In the records that follow, the lines from the one containing "Open World เป็นก" to the one containing "ล่นเกมที่ไม่เค", inclusive, are to be given again exactly.

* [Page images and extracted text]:
· · · · ·

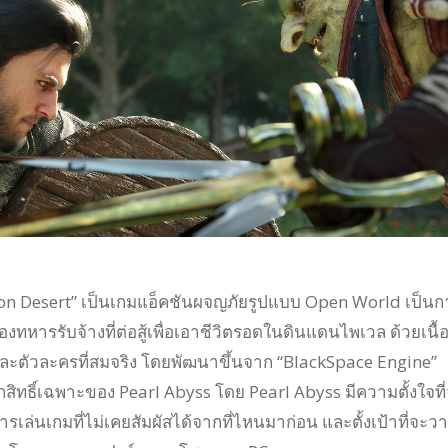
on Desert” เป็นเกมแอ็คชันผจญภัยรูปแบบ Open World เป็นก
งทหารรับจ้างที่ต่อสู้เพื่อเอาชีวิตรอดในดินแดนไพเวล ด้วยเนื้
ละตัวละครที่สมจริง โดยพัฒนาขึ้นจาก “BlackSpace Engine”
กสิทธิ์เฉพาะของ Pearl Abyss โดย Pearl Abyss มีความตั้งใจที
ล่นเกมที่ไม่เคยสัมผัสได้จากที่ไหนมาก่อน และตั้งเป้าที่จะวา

· · · · ·

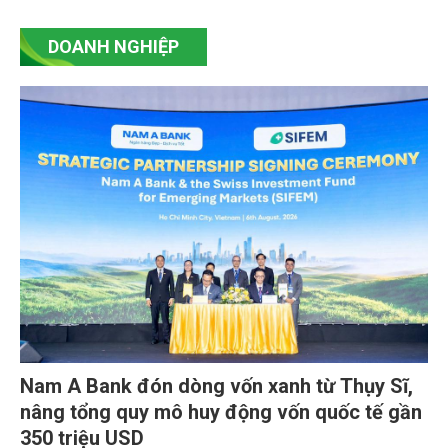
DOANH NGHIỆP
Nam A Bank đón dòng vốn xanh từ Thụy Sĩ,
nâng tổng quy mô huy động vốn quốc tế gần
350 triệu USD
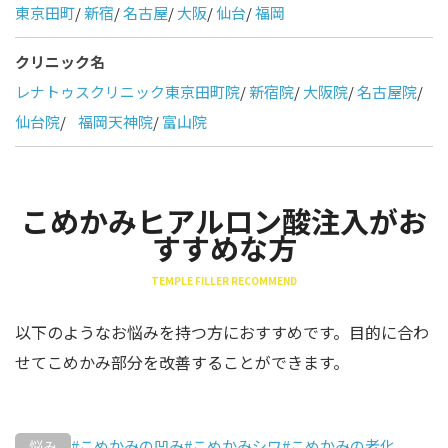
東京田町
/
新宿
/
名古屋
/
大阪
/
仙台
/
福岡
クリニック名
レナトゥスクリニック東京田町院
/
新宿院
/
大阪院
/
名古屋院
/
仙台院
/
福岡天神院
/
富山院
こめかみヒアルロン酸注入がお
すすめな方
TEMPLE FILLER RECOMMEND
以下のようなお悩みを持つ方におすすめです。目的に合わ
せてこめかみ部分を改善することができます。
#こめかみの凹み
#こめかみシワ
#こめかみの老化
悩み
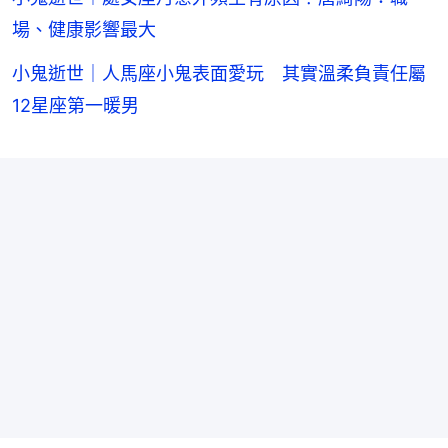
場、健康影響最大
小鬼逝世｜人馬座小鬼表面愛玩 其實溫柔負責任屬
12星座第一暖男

· · · · ·

* [Exercise result]:
on Desert” เป็นเกมแอ็คชันผจญภัยรูปแบบ Open World เป็นก
งทหารรับจ้างที่ต่อสู้เพื่อเอาชีวิตรอดในดินแดนไพเวล ด้วยเนื้
ละตัวละครที่สมจริง โดยพัฒนาขึ้นจาก “BlackSpace Engine”
กสิทธิ์เฉพาะของ Pearl Abyss โดย Pearl Abyss มีความตั้งใจที
ล่นเกมที่ไม่เคยสัมผัสได้จากที่ไหนมาก่อน และตั้งเป้าที่จะวา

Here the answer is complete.